May 14 and 15, 2012
I hit the road at 5:30 am on Monday to catch a flight to Maun which is in the northwest side of Gaborone and about 500 km away. It is known for its tourist attractions, with Okavango delta nearby and being a departure point for Kalahari desert safari trips. My reason that I was there was for my volunteering work. After arriving to Maun at around 8:30am after a smooth landing with a small plane only with 12 rows (each row consisting of 4 seats), we directly went to the Maun BOCAIP centre to start our interviews with the stakeholders, including the centre’s supervisor, caregivers for the orphans, counsellors, a social worker, a teacher and a board member all of whom had lots of ideas to share with us. It was obvious that these people were genuinely interested in the wellbeing of the orphans and the vulnerable children (that is the program I am evaluating), however there was a sense of a lack of manpower, the knowledge and the skills that they needed to implement the program especially in the absence of funding. As an evaluator, I should make sure to stay unbiased, but after seeing the orphans at the day care, I wanted to help each and every one of the 53 kids some of whom showed me their toys and wanted me to play with them. They are all bright kids with a great potential given the opportunity. And when I say opportunity, I am not talking about special lessons or anything like that. I mean their basic human rights such as access to shelter, food and clothing. Most of their homes are composed of leaky roofs made out of tree branches, walls consisting of plastic bags. I saw some of the houses with my own eyes. The situation here is quite intense. The emotional side of my brain tells me that I am helpless and the situation is too big for me to make any meaningful contribution as an individual while the logical side of my brain ensures me that I am not helpless and my being here is a first step to reach my hand to them, be their voice and advocate for them. I choose to do the latter.

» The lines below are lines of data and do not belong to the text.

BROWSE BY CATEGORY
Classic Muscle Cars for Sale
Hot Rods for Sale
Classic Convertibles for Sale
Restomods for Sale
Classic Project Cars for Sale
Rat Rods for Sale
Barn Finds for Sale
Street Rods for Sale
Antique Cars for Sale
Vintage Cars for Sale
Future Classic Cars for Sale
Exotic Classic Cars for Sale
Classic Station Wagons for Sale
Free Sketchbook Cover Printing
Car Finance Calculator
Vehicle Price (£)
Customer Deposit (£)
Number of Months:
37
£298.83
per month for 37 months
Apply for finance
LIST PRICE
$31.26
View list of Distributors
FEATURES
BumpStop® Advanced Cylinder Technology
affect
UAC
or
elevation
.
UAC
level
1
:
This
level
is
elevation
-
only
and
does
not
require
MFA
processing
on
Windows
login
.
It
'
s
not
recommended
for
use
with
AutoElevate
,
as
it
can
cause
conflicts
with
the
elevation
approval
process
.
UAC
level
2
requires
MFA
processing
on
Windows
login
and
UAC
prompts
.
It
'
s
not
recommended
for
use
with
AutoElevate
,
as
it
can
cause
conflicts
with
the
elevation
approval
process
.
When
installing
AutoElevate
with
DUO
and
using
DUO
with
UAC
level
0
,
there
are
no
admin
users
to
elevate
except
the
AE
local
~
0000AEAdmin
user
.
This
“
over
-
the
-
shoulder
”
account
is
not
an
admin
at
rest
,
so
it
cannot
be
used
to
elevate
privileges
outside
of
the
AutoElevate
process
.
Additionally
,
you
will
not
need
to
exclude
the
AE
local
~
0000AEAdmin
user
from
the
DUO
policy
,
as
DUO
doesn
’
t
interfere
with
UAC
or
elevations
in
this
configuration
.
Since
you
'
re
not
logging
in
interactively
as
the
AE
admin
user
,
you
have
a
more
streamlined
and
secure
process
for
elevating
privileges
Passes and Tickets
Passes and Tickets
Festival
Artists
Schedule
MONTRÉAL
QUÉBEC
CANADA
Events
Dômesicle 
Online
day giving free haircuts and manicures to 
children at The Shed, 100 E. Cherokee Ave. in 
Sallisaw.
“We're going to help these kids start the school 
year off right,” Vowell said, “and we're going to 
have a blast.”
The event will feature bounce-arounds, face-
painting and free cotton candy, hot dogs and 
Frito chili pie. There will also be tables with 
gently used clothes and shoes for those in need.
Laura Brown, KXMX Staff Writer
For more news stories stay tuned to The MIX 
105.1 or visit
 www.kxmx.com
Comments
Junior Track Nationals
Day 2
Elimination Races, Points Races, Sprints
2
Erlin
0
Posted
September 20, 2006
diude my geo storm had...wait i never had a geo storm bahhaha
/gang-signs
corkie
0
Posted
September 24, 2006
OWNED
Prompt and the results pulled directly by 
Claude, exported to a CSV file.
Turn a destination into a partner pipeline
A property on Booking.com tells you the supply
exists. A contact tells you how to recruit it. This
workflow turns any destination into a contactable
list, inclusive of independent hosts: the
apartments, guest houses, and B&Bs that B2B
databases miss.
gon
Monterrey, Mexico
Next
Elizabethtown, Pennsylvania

Tuesday, we went to Gumare, a 3 hour drive away from Maun, a small remote town to do more site visits. Out trip was interrupted several times due to cattle crossing across the roads. It is quite a scene when cows gather and pass across the street, those slow animals suddenly become very agile. Gumare had its differences when it came to the community. I learned that there were different tribes living here. Especially my visit to the home of a caregiver (a grandma) was something I will remember for years to come. Their so called home was in the middle of a sandy garden fenced with woods to prevent animals from entering, she brought us a plastic chair which they made me to sit on, and a wooden stool which has seen better days. She sat on the sand over a piece of plastic bag with her grandchild next to her. The caregiver had her kids, her late daughter’s orphaned kids and her son and daughter who had her two kids plus she has a daughter who was 17 and was also a mother to a child. The teen pregnancy is on the rise here, increasing the risk of getting HIV. It is almost incomprehensible to think that one every three people may be carrying the virus here and most of them either do not know that they have it or do not want to know. There is a pretty strong stigma that is dividing people and causing social isolation for people with HIV and AIDS. Have I mentioned that there is no running water in the vicinity? This is a big problem both in Maun and Gumare. The water that they have in Maun is contaminated so it is not good for anything. The caregiver tells us that she owes money to the neighbour who has a well. I doubt that she would ever be able to pay for it. I hope she could. While we were talking with them, the thoughts were racing in my head and I was trying to figure out how I could help these people. Then I remembered the peanut and raisin bag in my backpack that I had as a snack and asked the BOCAIP representative if it would be appropriate for me to give it to them, after getting her OK, I showed it to the little boy who came right to me and accepted it with a smile on his face. I am not sure if I was tricking myself into believing that I did something so I could now feel better or if that snack did anything for the child except letting him taste it and may be making him wanting more I will never know.
At the end of the day, I had the privilege to come back to my luxurious hotel to spend the night but that little boy stayed behind exactly where I met him. Is he ever going to be able to make it?